I am still working on my Patreon site, and I want to get it up and running before the end of the year.

As for my science fiction and fantasy novels, they are in the backburner for the time being; they have no deadlines, unlike the game texts.

Patreon Progress (2): “Thriller”

I am currently busy fixing a lot of things at home and that is a recipe for serendipitous discoveries: in this case, I unearthed the typewritten manuscript for Thriller, my first complete role-playing game design.

In the summer of 1983 I worked night shifts as a solitary security guard at a factory in my hometown Gothenburg. The nights were long and dull, so I took a small typewriter to work  and wrote Thriller during the slack hours between my patrol rounds. (My boss didn’t object, because my hobby kept me awake.) The game was based on tropes from the spy comics (e.g. Secret Agent X-9) and action-hero television series (e.g. The Professionals) that were available in Sweden in the 1970s and early 1980s.

Thriller was an adequate game in those days, though it is outdated nowadays. I submitted its manuscript to Titan Games, the Swedish company that a few years later published Swedish Dungeons & Dragons, but they were not interested. I kept on working on the project for some time: my manuscript contains an addendum from 1984 that outlines a parallel-worlds setting, comparable to Steve Jackson’s much later GURPS Alternate Earths. I remember play-testing a Thriller adventure in late 1984 with Ylva, Christer, and Per, three university friends in Lund.
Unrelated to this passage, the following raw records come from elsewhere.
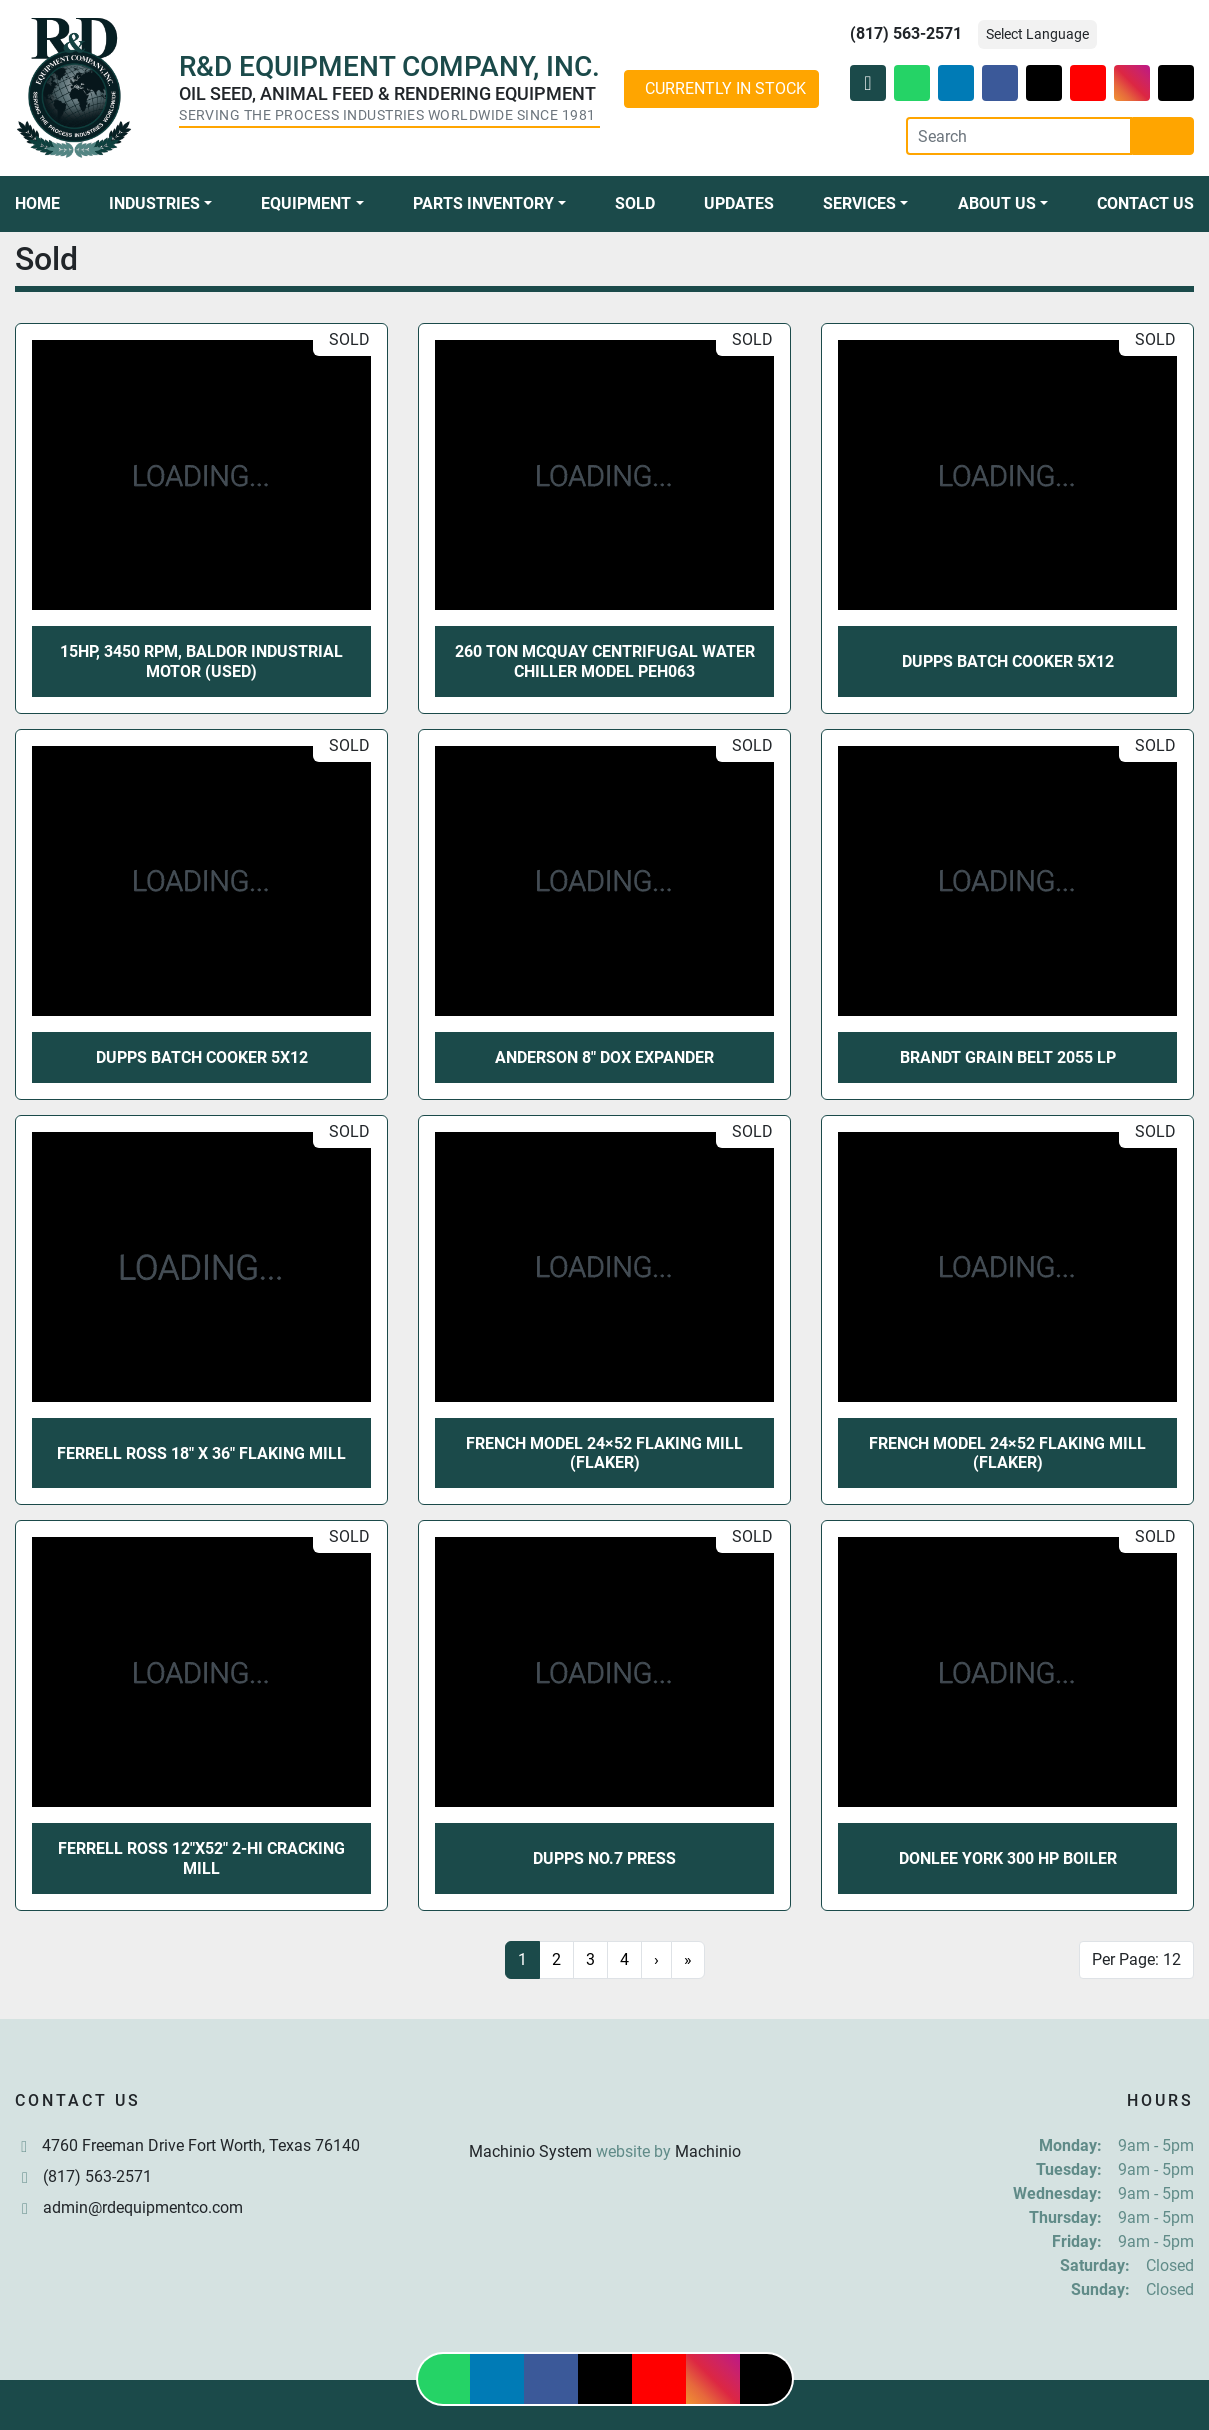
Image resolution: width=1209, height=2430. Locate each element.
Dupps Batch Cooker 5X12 (1008, 661)
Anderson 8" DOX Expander (604, 1057)
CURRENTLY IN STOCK (725, 88)
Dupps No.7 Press (604, 1858)
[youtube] (1088, 83)
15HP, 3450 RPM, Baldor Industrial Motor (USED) (201, 661)
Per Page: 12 (1136, 1959)
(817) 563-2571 (906, 33)
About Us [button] (997, 203)
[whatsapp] (912, 83)
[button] (160, 204)
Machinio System (530, 2151)
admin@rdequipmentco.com (143, 2207)
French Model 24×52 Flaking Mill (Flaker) (604, 1453)
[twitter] (1044, 83)
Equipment (306, 203)
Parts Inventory (483, 203)
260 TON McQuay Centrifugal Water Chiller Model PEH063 (605, 661)
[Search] (1019, 136)
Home (37, 203)
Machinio (708, 2151)
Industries (154, 203)
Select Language (1037, 34)
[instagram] (1132, 83)
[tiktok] (1176, 83)
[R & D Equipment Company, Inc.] (605, 2103)
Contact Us (1145, 203)
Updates (739, 203)
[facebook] (1000, 83)
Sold (635, 203)
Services (859, 203)
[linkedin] (956, 83)
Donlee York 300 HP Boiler (1008, 1858)
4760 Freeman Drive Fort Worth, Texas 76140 (201, 2145)
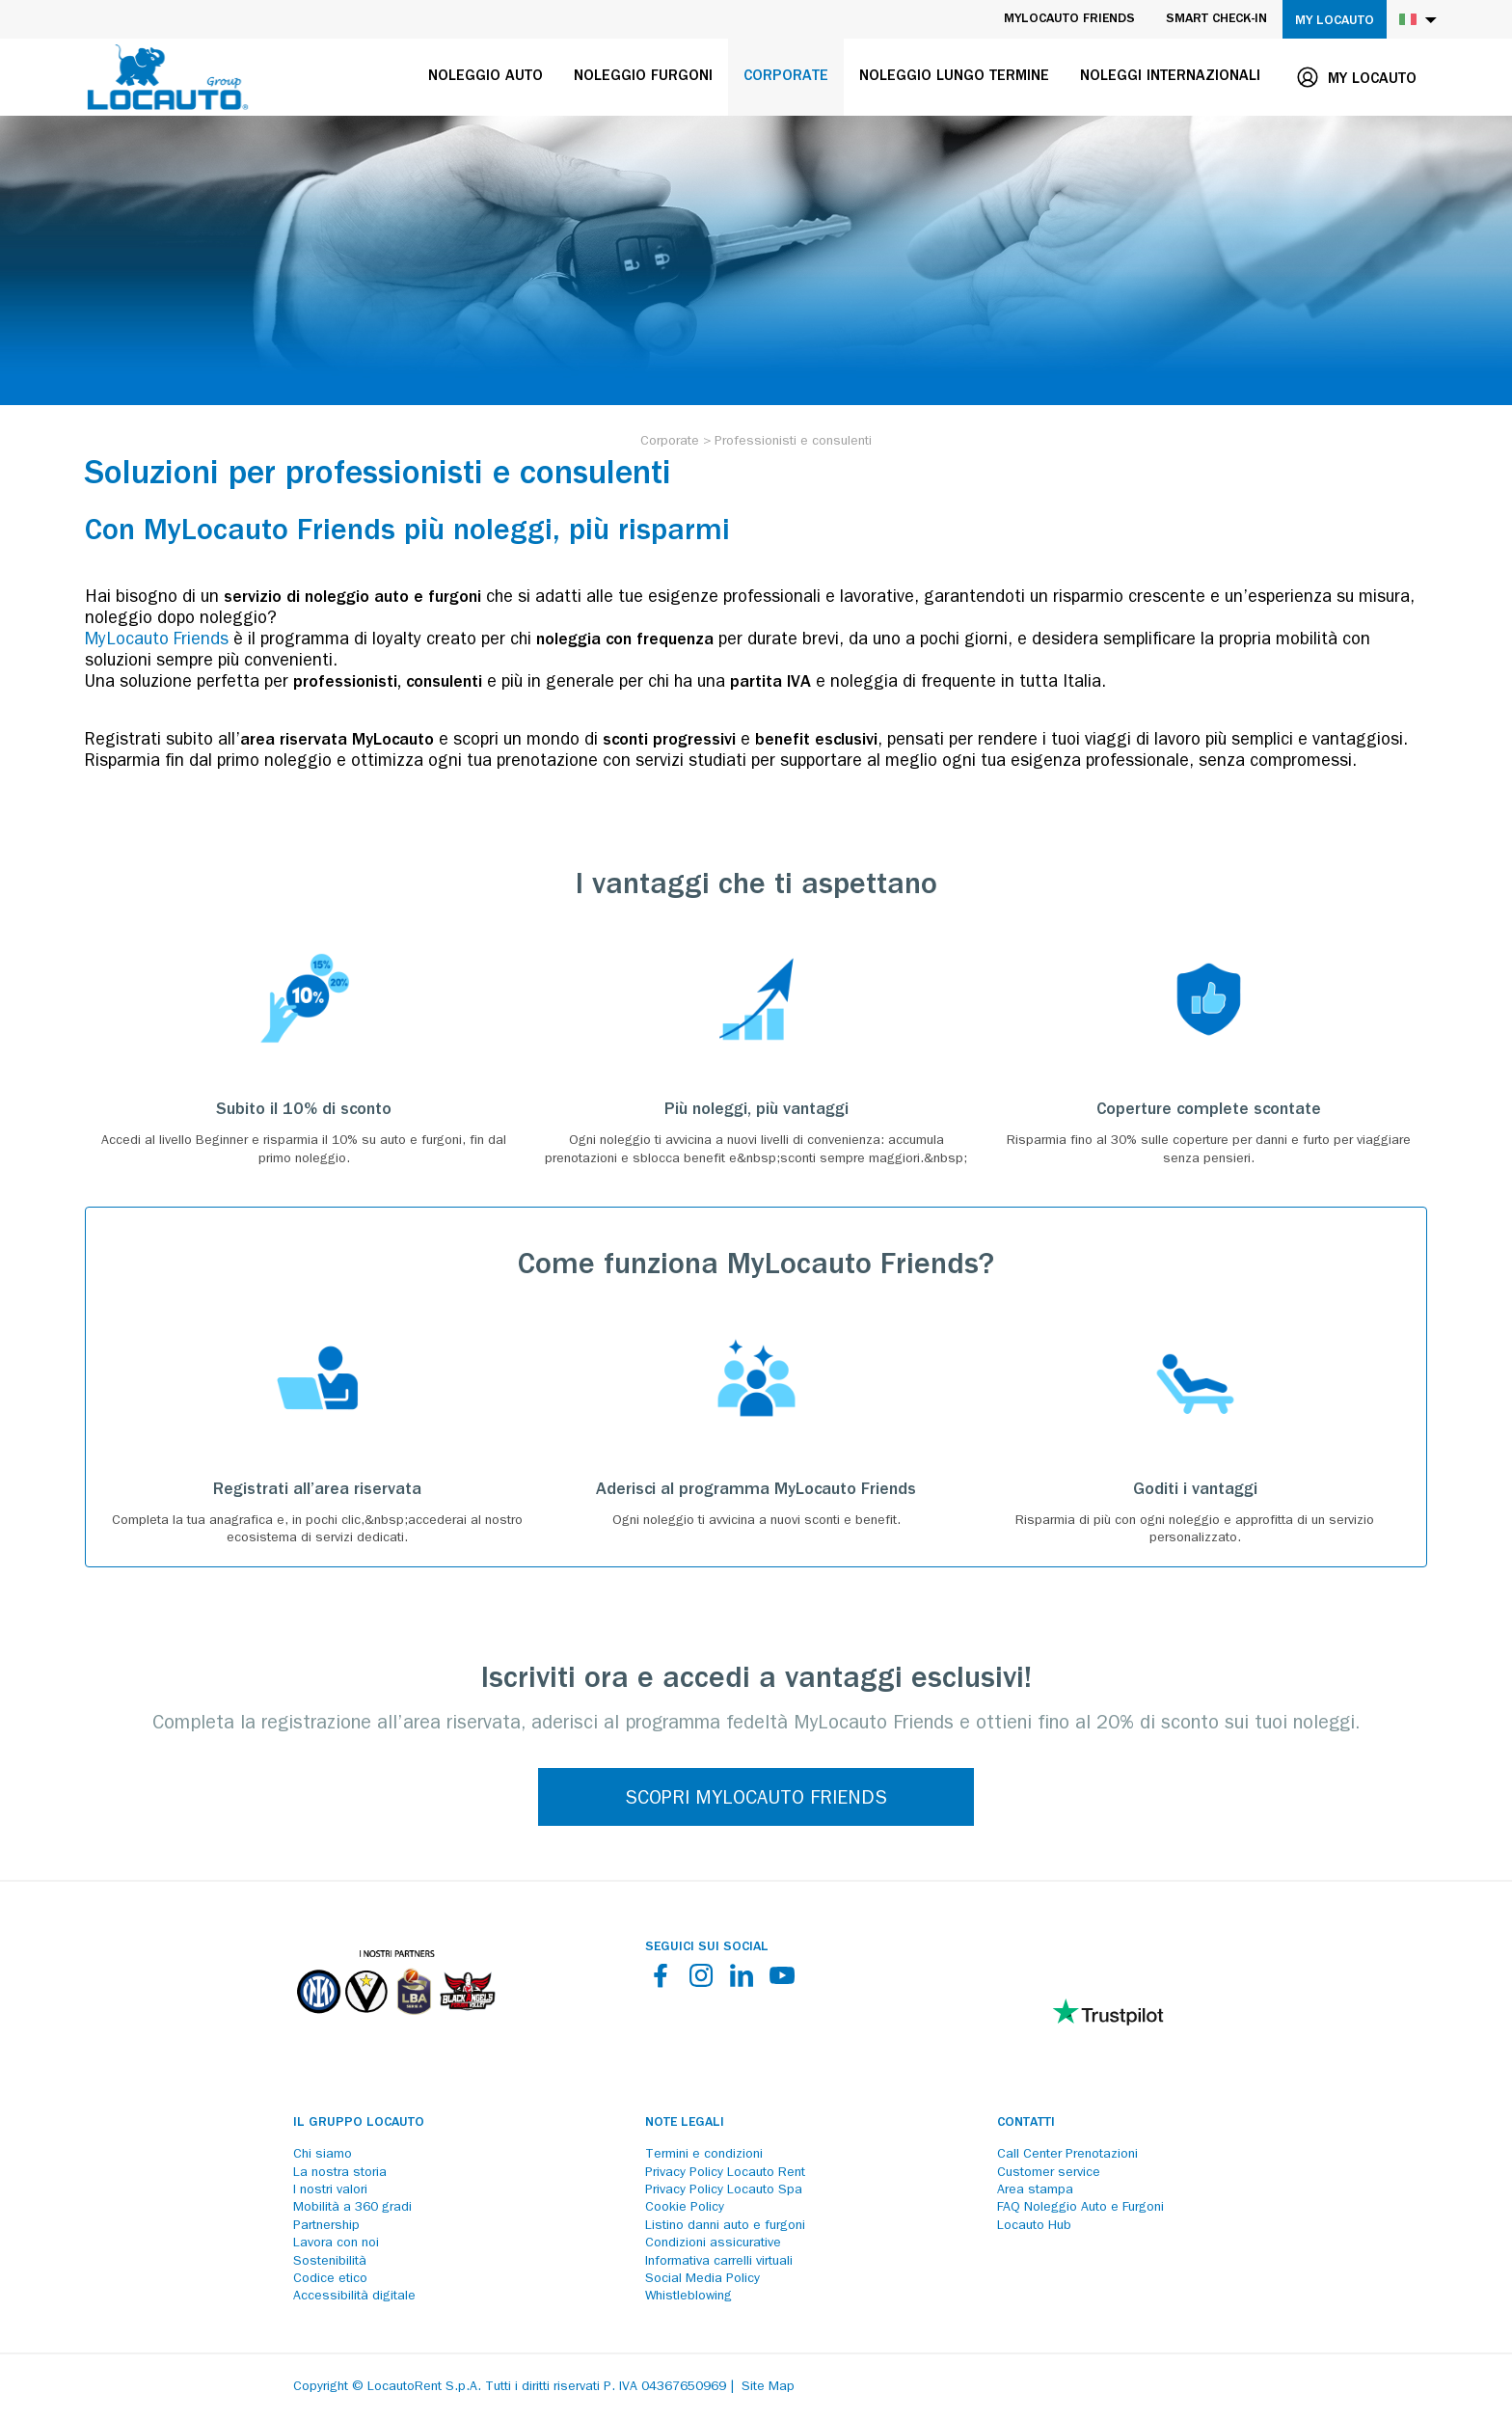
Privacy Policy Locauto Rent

The set-up was a cross-over with Call of Cthulhu, even though the players never realized it. Hence Thriller was flexible enough to handle any kind of contemporary action-oriented campaign.

However, when I joined Target Games in April 1985, I got busy with that company’s games so Thriller ended up in my collection of unrealized game projects.

A scanned PDF in Swedish of Thriller will become available for my supporters  when my Patreon page is up and running.

Patreon Progress (1)

I have decided to tell you, at irregular intervals, how my preparations for my Patreon page are progressing. So here is my first report.

I have had a brain-storming session with a friend to determine my focus and priorities. My conclusions were pretty straightforward:

  1. I will emphasize PDFs for role-playing games, mainly in English because these days my readers come from all over the world.
  2. I will also emphasize prêt-à-porter, that is, stuff that you can start using straight away without having to buy some other game product.
    • As a consequence, I will develop a flexible rules engine that can be revised and attached to any setting or adventure that I put in my Patreon library.
  3. Mars, yes there is no escaping Mars when you deal with me. I intend to complete a semi-finished science-fantasy Mars game that has resided on my computers for several years.

Well, that’s all for today. Please stay tuned to this blog for further news.

 

I am preparing my Patreon library

“Anders Blixt is a machine that turns coffee into role-playing games.”

This summer I have started working on a Patreon page. My intention is to create an interesting library with English and Swedish gaming articles (plus occasional fiction, and non-fiction) for my supporters’ enjoyment. I have accumulated a lot of unpublished “stuff” over my 35+ years as a professional game designer and writer, and I have ideas for plenty more. My three children are now adults or almost-adults, so I have more time for sitting at my laptop and turn coffee-fueled dreams into texts. And these days, there are publishing tools available that would have been science-fiction-ish at the time of the publication of my first paid article in 1980: “The Werewolf Disease” in Journal of Travellers’ Aid Society #5 .

I have no idea how many months it will take for me to put together an attractive collection, because many old texts exist only on paper and need to be scanned and processed. And I have no wish to launch my Patreon place too early and thereby make my supporters disappointed.